━━━━━ Exercise input ━━━━━
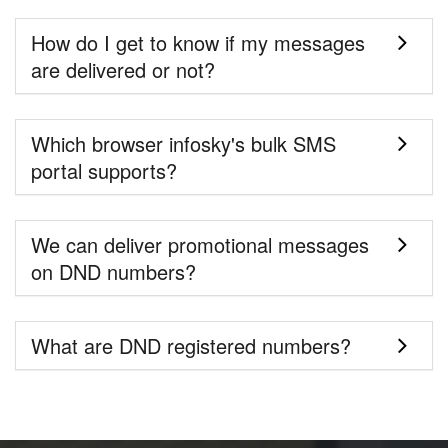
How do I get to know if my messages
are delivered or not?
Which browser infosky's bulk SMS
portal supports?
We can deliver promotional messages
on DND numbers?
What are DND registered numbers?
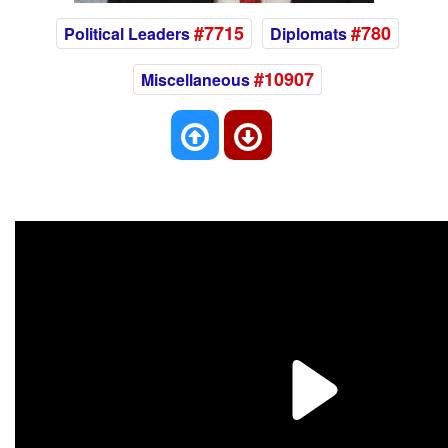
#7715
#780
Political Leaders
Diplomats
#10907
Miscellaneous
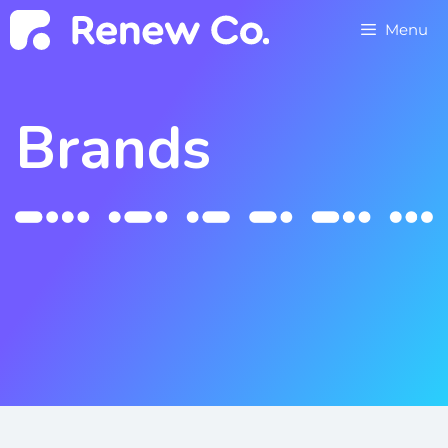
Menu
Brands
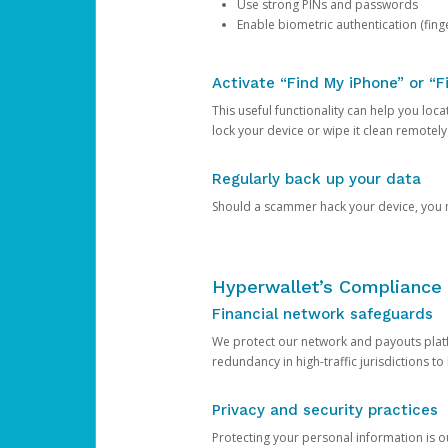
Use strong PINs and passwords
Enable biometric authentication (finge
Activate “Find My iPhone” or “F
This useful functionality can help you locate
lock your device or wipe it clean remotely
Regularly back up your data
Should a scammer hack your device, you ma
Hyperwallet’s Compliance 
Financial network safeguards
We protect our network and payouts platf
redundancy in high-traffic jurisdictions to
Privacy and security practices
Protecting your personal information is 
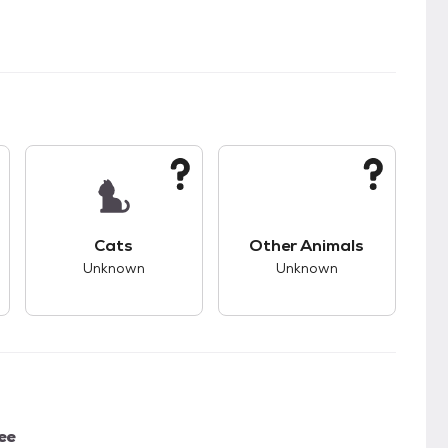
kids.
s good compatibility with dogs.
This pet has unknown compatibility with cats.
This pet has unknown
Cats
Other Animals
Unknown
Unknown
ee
━━━━━
◆ Exercise description: From the listing above, copy all lines holding the word "your".

◆ Answer to the problem:
lock your device or wipe it clean remotely
Regularly back up your data
Should a scammer hack your device, you ma
Protecting your personal information is 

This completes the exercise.